[Recorded data]

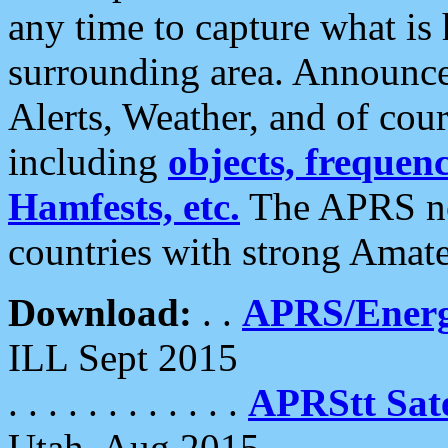
any time to capture what is
surrounding area. Announce
Alerts, Weather, and of cours
including
objects, frequenci
Hamfests, etc.
The APRS ne
countries with strong Amat
Download:
. .
APRS/Energ
ILL Sept 2015
. . . . . . . . . . . .
APRStt Sate
Utah, Aug 2015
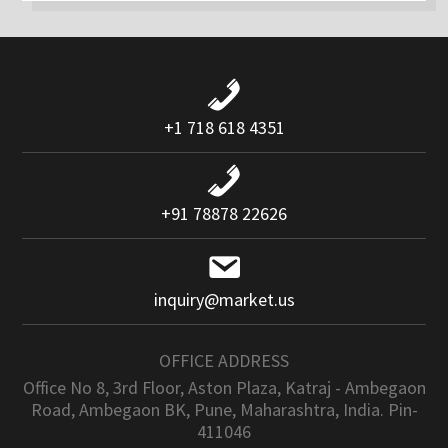
+1 718 618 4351
+91 78878 22626
inquiry@market.us
OFFICE ADDRESS
Office No 8, 3rd Floor, Aston Plaza, Katraj - Ambegaon
Road, Ambegaon BK, Pune, Maharashtra, India. Pin-
411046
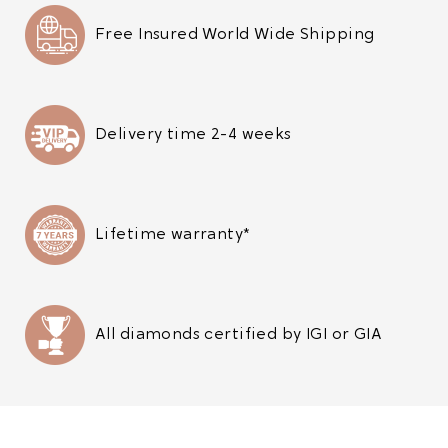
Free Insured World Wide Shipping
Delivery time 2-4 weeks
Lifetime warranty*
All diamonds certified by IGI or GIA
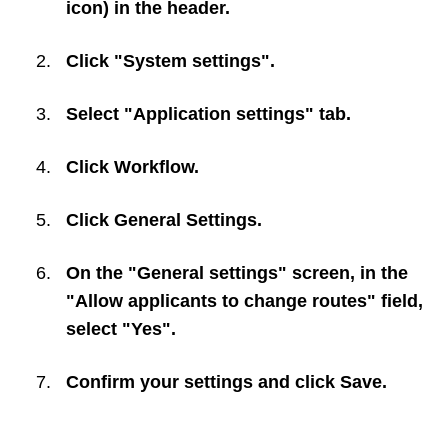
icon) in the header.
Click "System settings".
Select "Application settings" tab.
Click
Workflow
.
Click
General Settings
.
On the "General settings" screen, in the
"Allow applicants to change routes" field,
select "Yes".
Confirm your settings and click
Save
.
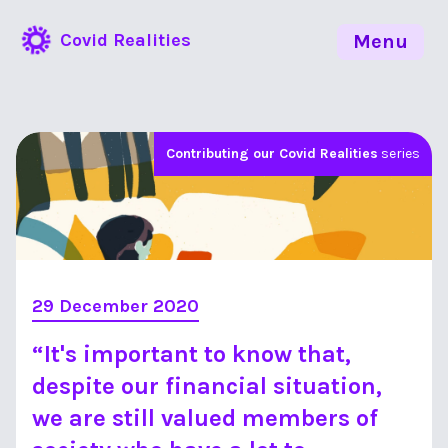
Covid Realities
Menu
Contributing our Covid Realities
series
29 December 2020
“It's important to know that,
despite our financial situation,
we are still valued members of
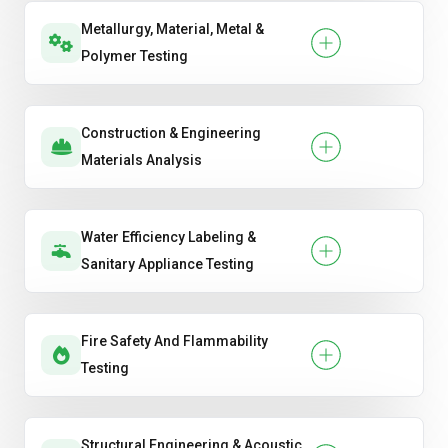
Metallurgy, Material, Metal &
Polymer Testing
Construction & Engineering
Materials Analysis
Water Efficiency Labeling &
Sanitary Appliance Testing
Fire Safety And Flammability
Testing
Structural Engineering & Acoustic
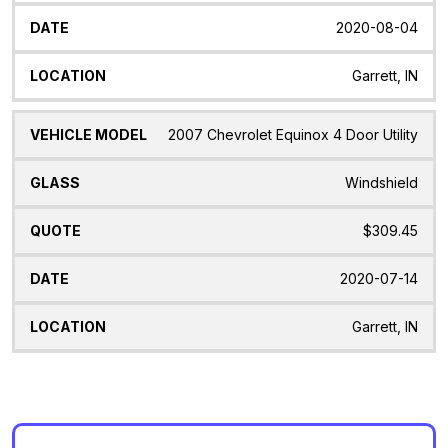
2020-08-04
Garrett, IN
2007 Chevrolet Equinox 4 Door Utility
Windshield
$309.45
2020-07-14
Garrett, IN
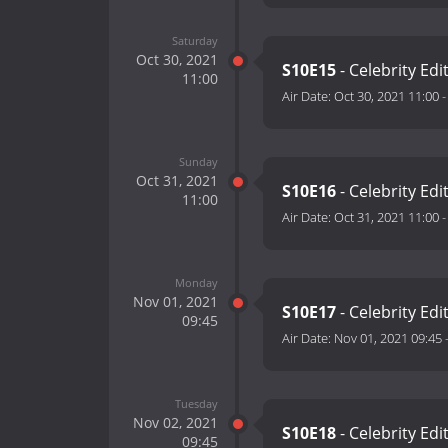
Saturday
Oct 30, 2021
S10E15
- Celebrity Edi
11:00
Air Date:
Oct 30, 2021 11:00
Sunday
Oct 31, 2021
S10E16
- Celebrity Ed
11:00
Air Date:
Oct 31, 2021 11:00
Monday
Nov 01, 2021
S10E17
- Celebrity Edi
09:45
Air Date:
Nov 01, 2021 09:45
Tuesday
Nov 02, 2021
S10E18
- Celebrity Edi
09:45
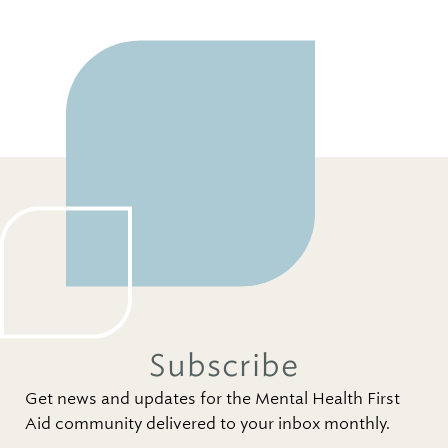
Subscribe
Get news and updates for the Mental Health First
Aid community delivered to your inbox monthly.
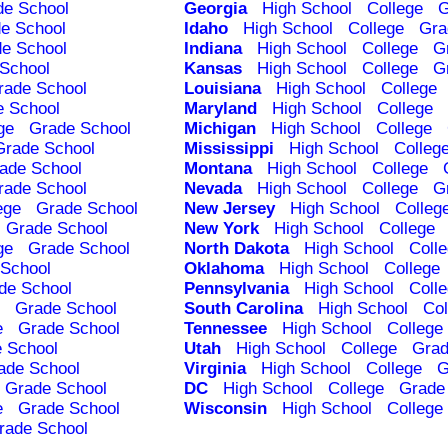
de School
Georgia
High School
College
G
e School
Idaho
High School
College
Gra
e School
Indiana
High School
College
G
School
Kansas
High School
College
G
rade School
Louisiana
High School
College
e School
Maryland
High School
College
ge
Grade School
Michigan
High School
College
Grade School
Mississippi
High School
Colleg
ade School
Montana
High School
College
rade School
Nevada
High School
College
G
ege
Grade School
New Jersey
High School
Colleg
Grade School
New York
High School
College
ge
Grade School
North Dakota
High School
Coll
School
Oklahoma
High School
College
de School
Pennsylvania
High School
Coll
Grade School
South Carolina
High School
Col
e
Grade School
Tennessee
High School
College
 School
Utah
High School
College
Grad
ade School
Virginia
High School
College
G
Grade School
DC
High School
College
Grade
e
Grade School
Wisconsin
High School
College
rade School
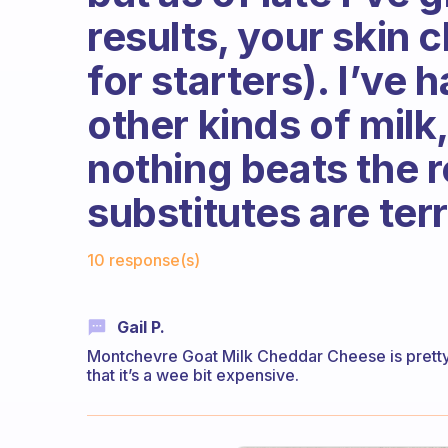
results, your skin 
for starters). I’ve
other kinds of milk
nothing beats the r
substitutes are ter
Fabulous Community
10 response(s)
Gail P.
Montchevre Goat Milk Cheddar Cheese is pretty g
that it’s a wee bit expensive.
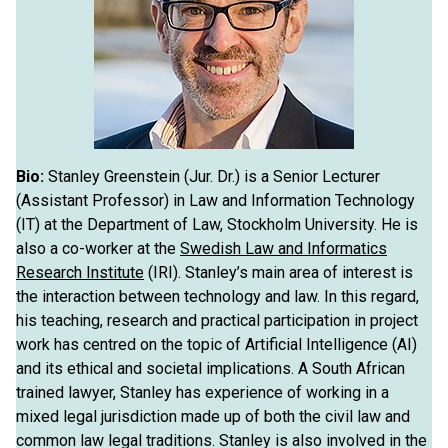
Bio:
Stanley Greenstein (Jur. Dr.) is a Senior Lecturer
(Assistant Professor) in Law and Information Technology
(IT) at the Department of Law, Stockholm University. He is
also a co-worker at the
Swedish Law and Informatics
Research Institute
(IRI). Stanley’s main area of interest is
the interaction between technology and law. In this regard,
his teaching, research and practical participation in project
work has centred on the topic of Artificial Intelligence (AI)
and its ethical and societal implications. A South African
trained lawyer, Stanley has experience of working in a
mixed legal jurisdiction made up of both the civil law and
common law legal traditions. Stanley is also involved in the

## Your instructions
Scan the entries above and show each line that contains the word "area".

## Output of the task
surrounding area. Announce
(IRI). Stanley’s main area of interest is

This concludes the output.